What is a Character?
© 23 Feb 2012 Luther Tychonievich
Licensed under Creative Commons: CC BY-NC-ND 3.0
On characters, letters, and glyphs.


One of the questions that faces font designers which typographers are generally free to ignore is the distinction between letters, characters, symbols, and glyphs. I’m using a lot of less-common unicode in this post. My apologies to those who have non-unicode compliant fonts. Letters are the most general (the platonic ideal, if you will), while glyphs are the most. Thus ℝ, ℜ, ℛ, R, r, and r are all the same letter and each distinct glyphs. Typically R and r are considered distinct characters but r and r are the same.
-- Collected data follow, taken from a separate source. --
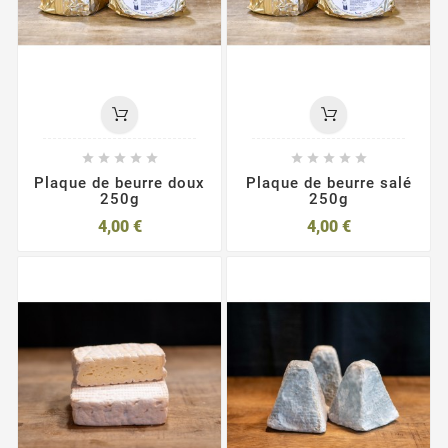










Plaque de beurre doux
Plaque de beurre salé
250g
250g
4,00 €
4,00 €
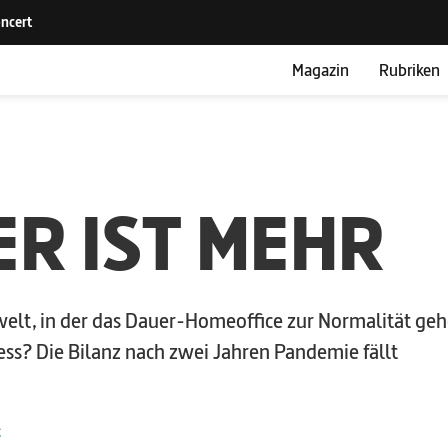
Magazin
Rubriken
R IST MEHR
welt, in der das Dauer-­Homeoffice zur Normalität geh
ess? Die Bilanz nach zwei Jahren Pandemie fällt
1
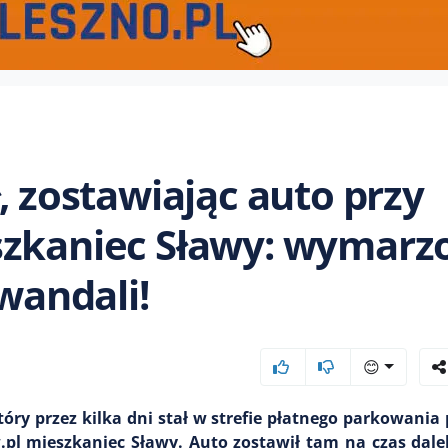
, zostawiając auto przy
szkaniec Sławy: wymarz
 wandali!
😊
tóry przez kilka dni stał w strefie płatnego parkowania
w.pl mieszkaniec Sławy. Auto zostawił tam na czas dale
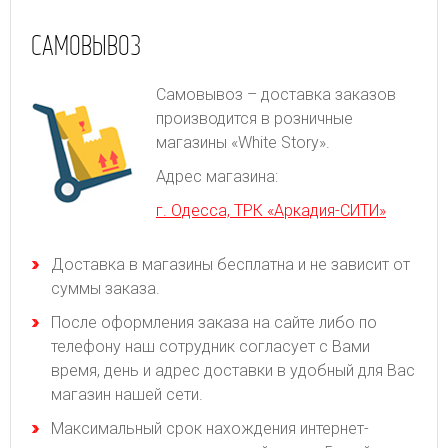
САМОВЫВОЗ
Самовывоз – доставка заказов
производится в розничные
магазины «White Story».
Адрес магазина:
г. Одесса, ТРК «Аркадия-СИТИ»
Доставка в магазины бесплатна и не зависит от
суммы заказа.
После оформления заказа на сайте либо по
телефону наш сотрудник согласует с Вами
время, день и адрес доставки в удобный для Вас
магазин нашей сети.
Максимальный срок нахождения интернет-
But the boundaries get messy. Is & the two characters et or a single character? How about German’s ß (which might be ss), Hebrew’s צ (which, at the end of a word, looks like ץ) or Arabic’s distinct solo, opening, middle, and ending forms causing ه, when repeated thrice, to look like ههه?

The reason this all matters for computers is a matter of encoding. The de facto standard way of storing text digitally is with a sequence of numbers, each representing a “‍character‍”, combined with special mode-change numbers that switch between bold and italic and so on and a set of rules for mapping those characters into glyphs. The Hebrew group at the Unicode consortium decided that צ and ץ should be separate charaters so I can type both צץ and ץצ if I want to; but the Arabic group decided there’s only one ه and that it should be drawn with different glyphs in different contexts, like ه هه ههه; there is no easy way to get these glyphs outside of the word context.

It gets even stranger in mathematical texts. For example, normally we’d think of ℝ, ℜ, ℛ, and R as being the same character in different typefaces, but in mathematics each has a unique meaning: ℝ is the set of real numbers, ℜ extracts the real part from a complex number, ℛ denotes a Reimann integral, and R is a variable. The first three of these symbols they had included in Unicode as distinct characters; the last one the left as an R in an italic typeface.

There is not one way to group glyphs into characters and split letters into characters. Instead, the decision is more one of interface (keyboards) and encoding (files).